Bisweilen ist die IPv6-Konnektivität eines VServers streckenweise unterbrochen. Das liegt meist an einer fehlgeleiteten Methode der Autokonfiguration oder an fehlenden Routen. Sie erkennen das an einer Meldung wie "Network unreachable" beim Versuch, IPv6-Gegenstellen zu erreichen.
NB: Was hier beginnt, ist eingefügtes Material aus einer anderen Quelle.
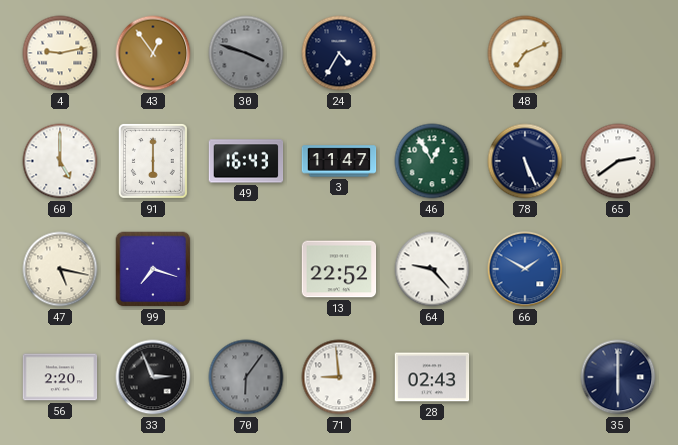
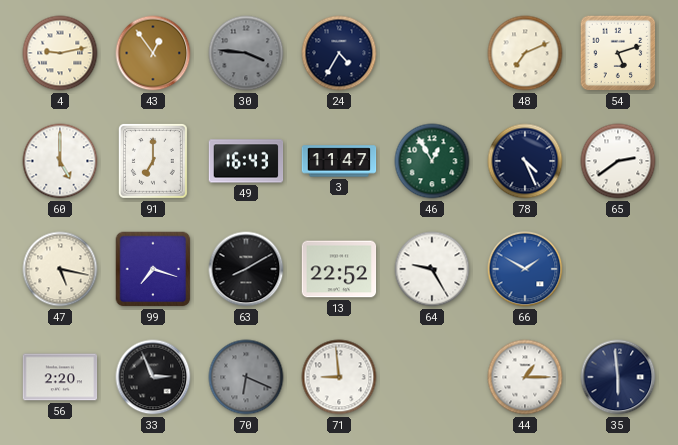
30: 3:48 -> 3:46
54: none -> 5:12
91: 6:00 -> 7:00
78: 5:26 -> 4:26
63: none -> 8:10
64: 9:23 -> 9:25
70: 6:06 -> 6:19
28: 02:43 -> none
44: none -> 1:15
35: 6:00 -> 5:59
Prüfen Sie zunächst, ob ein DHCP Client Daemon "dhcpcd" oder ein "radvd" in der Prozeßliste Ihres VServers auftaucht (per "ps auxxw"). Dieser sollte stets gestoppt, besser noch deinstalliert sein, denn wir nutzen kein DHCP zur Adreßvergabe (weder in IPv4 noch in IPv6).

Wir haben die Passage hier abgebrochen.